* What to do:
In the records below, find each line holding the word "Alta" and copy it.

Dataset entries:
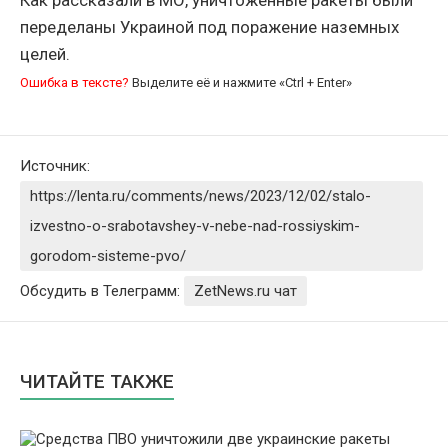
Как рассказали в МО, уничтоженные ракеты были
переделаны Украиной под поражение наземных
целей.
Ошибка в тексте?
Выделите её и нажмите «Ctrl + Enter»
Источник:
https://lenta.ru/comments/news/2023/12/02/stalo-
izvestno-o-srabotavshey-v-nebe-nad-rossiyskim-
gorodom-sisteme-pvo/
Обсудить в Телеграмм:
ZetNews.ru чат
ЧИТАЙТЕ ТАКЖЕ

---

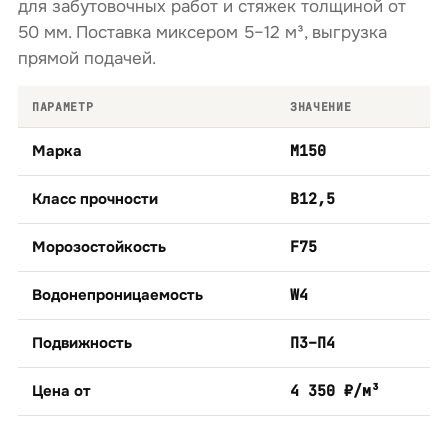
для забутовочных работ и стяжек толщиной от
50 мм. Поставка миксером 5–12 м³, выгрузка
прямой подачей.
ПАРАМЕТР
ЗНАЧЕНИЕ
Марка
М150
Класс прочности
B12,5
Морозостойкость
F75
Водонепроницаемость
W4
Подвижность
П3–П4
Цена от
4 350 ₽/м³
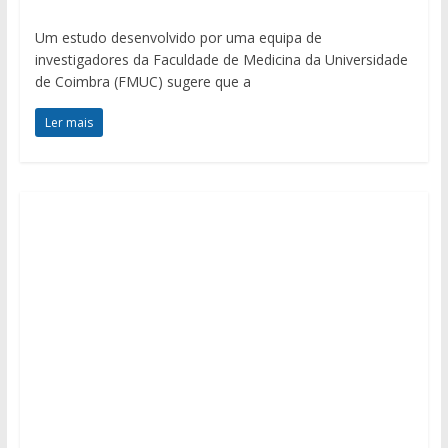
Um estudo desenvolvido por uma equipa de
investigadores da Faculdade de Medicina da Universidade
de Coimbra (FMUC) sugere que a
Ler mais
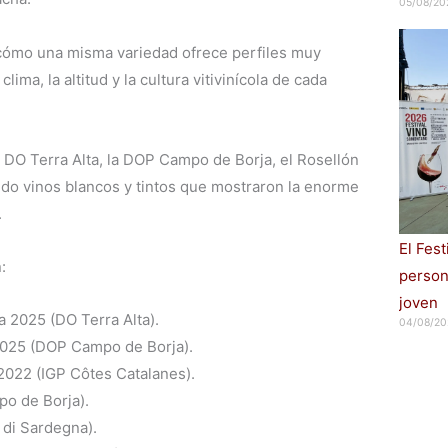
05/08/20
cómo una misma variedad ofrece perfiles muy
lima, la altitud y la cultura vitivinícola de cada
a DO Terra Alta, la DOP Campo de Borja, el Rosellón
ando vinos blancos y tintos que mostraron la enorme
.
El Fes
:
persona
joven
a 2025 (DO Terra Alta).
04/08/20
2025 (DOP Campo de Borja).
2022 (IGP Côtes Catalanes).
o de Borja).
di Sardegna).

* Exercise result:
a DO Terra Alta, la DOP Campo de Borja, el Rosellón
a 2025 (DO Terra Alta).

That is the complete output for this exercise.